### Task statement
Return every record below exactly as given, images excluded.

#####

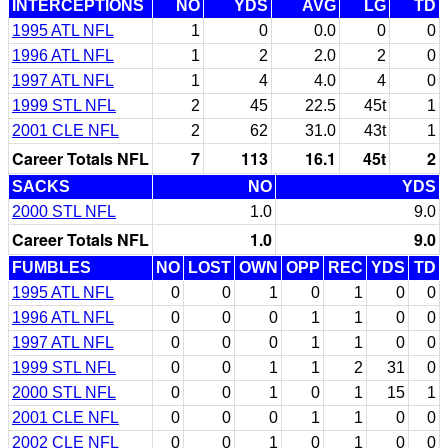
INTERCEPTIONS
NO
YDS
AVG
LG
TD
1995 ATL NFL
1
0
0.0
0
0
1996 ATL NFL
1
2
2.0
2
0
1997 ATL NFL
1
4
4.0
4
0
1999 STL NFL
2
45
22.5
45t
1
2001 CLE NFL
2
62
31.0
43t
1
Career Totals NFL
7
113
16.1
45t
2
SACKS
NO
YDS
2000 STL NFL
1.0
9.0
Career Totals NFL
1.0
9.0
FUMBLES
NO
LOST
OWN
OPP
REC
YDS
TD
1995 ATL NFL
0
0
1
0
1
0
0
1996 ATL NFL
0
0
0
1
1
0
0
1997 ATL NFL
0
0
0
1
1
0
0
1999 STL NFL
0
0
1
1
2
31
0
2000 STL NFL
0
0
1
0
1
15
1
2001 CLE NFL
0
0
0
1
1
0
0
2002 CLE NFL
0
0
1
0
1
0
0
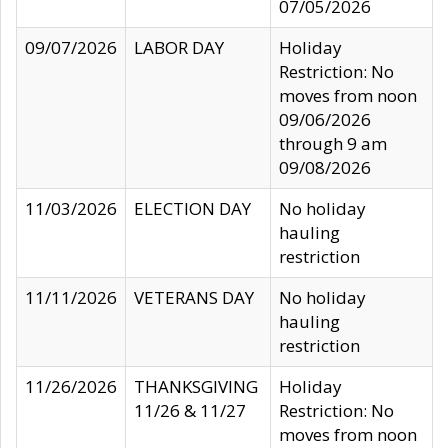
07/05/2026
09/07/2026
LABOR DAY
Holiday
Restriction: No
moves from noon
09/06/2026
through 9 am
09/08/2026
11/03/2026
ELECTION DAY
No holiday
hauling
restriction
11/11/2026
VETERANS DAY
No holiday
hauling
restriction
11/26/2026
THANKSGIVING
Holiday
11/26 & 11/27
Restriction: No
moves from noon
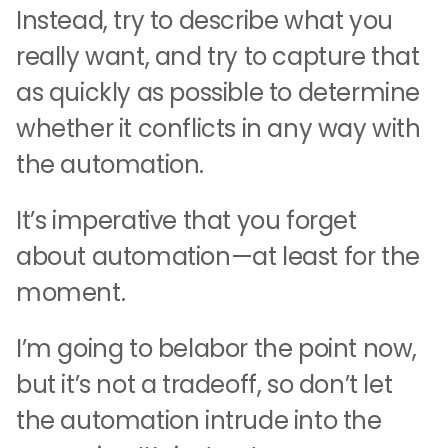
Instead, try to describe what you
really want, and try to capture that
as quickly as possible to determine
whether it conflicts in any way with
the automation.
It’s imperative that you forget
about automation—at least for the
moment.
I’m going to belabor the point now,
but it’s not a tradeoff, so don’t let
the automation intrude into the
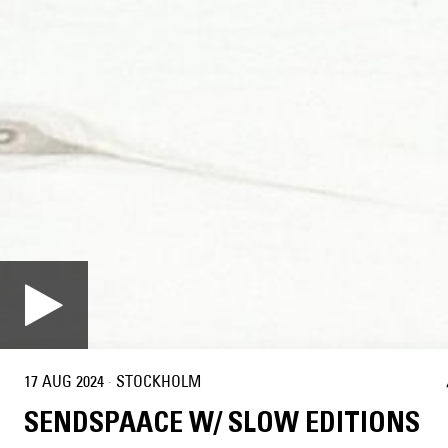
17 AUG 2024
·
STOCKHOLM
SENDSPAACE W/ SLOW EDITIONS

#####

### Written solution
INTERCEPTIONS
NO
YDS
AVG
LG
TD
1995 ATL NFL
1
0
0.0
0
0
1996 ATL NFL
1
2
2.0
2
0
1997 ATL NFL
1
4
4.0
4
0
1999 STL NFL
2
45
22.5
45t
1
2001 CLE NFL
2
62
31.0
43t
1
Career Totals NFL
7
113
16.1
45t
2
SACKS
NO
YDS
2000 STL NFL
1.0
9.0
Career Totals NFL
1.0
9.0
FUMBLES
NO
LOST
OWN
OPP
REC
YDS
TD
1995 ATL NFL
0
0
1
0
1
0
0
1996 ATL NFL
0
0
0
1
1
0
0
1997 ATL NFL
0
0
0
1
1
0
0
1999 STL NFL
0
0
1
1
2
31
0
2000 STL NFL
0
0
1
0
1
15
1
2001 CLE NFL
0
0
0
1
1
0
0
2002 CLE NFL
0
0
1
0
1
0
0
07/05/2026
09/07/2026
LABOR DAY
Holiday
Restriction: No
moves from noon
09/06/2026
through 9 am
09/08/2026
11/03/2026
ELECTION DAY
No holiday
hauling
restriction
11/11/2026
VETERANS DAY
No holiday
hauling
restriction
11/26/2026
THANKSGIVING
Holiday
11/26 & 11/27
Restriction: No
moves from noon
Instead, try to describe what you
really want, and try to capture that
as quickly as possible to determine
whether it conflicts in any way with
the automation.
It’s imperative that you forget
about automation—at least for the
moment.
I’m going to belabor the point now,
but it’s not a tradeoff, so don’t let
the automation intrude into the
17 AUG 2024
·
STOCKHOLM
SENDSPAACE W/ SLOW EDITIONS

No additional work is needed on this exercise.